Il est probable que cette entreprise anglaise ait argumenté sur un mot à consonance chinoise ou japonaise en disant l’avoir créé de toute pièce. L’institut Européen de la propriété intellectuelle (EUIPO ) ne diligente pas d’enquête et se limite à une recherche d’antériorité dans la base des marques. Après le délai légal d’information pendant lequel les contestations sont possibles, la marque est enregistrée. Fin du film.

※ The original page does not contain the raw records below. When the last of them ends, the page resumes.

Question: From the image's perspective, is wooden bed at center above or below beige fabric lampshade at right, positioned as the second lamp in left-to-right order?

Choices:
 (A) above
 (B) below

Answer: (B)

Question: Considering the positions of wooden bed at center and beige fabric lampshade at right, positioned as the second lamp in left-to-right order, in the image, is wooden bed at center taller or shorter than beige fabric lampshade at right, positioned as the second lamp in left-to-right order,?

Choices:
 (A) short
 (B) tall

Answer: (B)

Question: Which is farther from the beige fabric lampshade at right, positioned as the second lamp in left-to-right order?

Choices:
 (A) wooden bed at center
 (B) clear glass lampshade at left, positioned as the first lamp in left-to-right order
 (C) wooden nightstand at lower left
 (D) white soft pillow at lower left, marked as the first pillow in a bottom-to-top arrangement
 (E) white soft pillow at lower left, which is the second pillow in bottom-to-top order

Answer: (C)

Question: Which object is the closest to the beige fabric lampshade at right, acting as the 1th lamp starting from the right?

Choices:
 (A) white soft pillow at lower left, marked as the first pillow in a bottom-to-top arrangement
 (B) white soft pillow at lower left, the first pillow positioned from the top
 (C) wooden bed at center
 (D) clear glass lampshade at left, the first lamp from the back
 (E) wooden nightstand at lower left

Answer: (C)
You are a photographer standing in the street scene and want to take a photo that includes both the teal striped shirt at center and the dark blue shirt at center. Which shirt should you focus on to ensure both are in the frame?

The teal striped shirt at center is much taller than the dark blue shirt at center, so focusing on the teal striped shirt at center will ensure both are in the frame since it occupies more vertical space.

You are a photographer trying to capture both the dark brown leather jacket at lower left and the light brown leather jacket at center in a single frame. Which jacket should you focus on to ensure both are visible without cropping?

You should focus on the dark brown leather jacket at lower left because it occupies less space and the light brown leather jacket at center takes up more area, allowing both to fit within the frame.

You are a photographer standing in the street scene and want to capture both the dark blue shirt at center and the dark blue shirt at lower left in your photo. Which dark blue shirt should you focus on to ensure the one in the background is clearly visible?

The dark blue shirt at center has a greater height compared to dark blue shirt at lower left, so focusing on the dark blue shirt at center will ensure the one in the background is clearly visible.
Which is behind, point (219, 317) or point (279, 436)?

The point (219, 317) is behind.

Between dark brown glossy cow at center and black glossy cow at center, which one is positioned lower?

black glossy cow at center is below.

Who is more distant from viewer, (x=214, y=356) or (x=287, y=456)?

Ensuite, si quelqu’un veut contester la validité d’une marque enregistrée, il doit ouvrir une procédure en contentieux. Cela coûte plusieurs milliers d’euros. Les conseillers français interrogés étaient eux-mêmes dans l’impossibilité de me renseigner plus clairement sur ce point, n’ayant jamais eu affaire à ce type de procédure. Ils m’ont simplement assuré que “cela coûte plus cher que le dépôt”… Cette procédure se joue autour de la démonstration de l’utilisation antérieure au dépôt de l’expression en question ainsi que de son caractère technique reconnu largement.

En gros, j’arrivais à la conclusion sur ce point que l’entreprise britannique avait légalement la propriété intellectuelle en Europe de cette expression mais que cela reposait sur un socle fragile.

Vous verrez à la fin de cet article que la propriété industrielle me réservait encore une autre surprise…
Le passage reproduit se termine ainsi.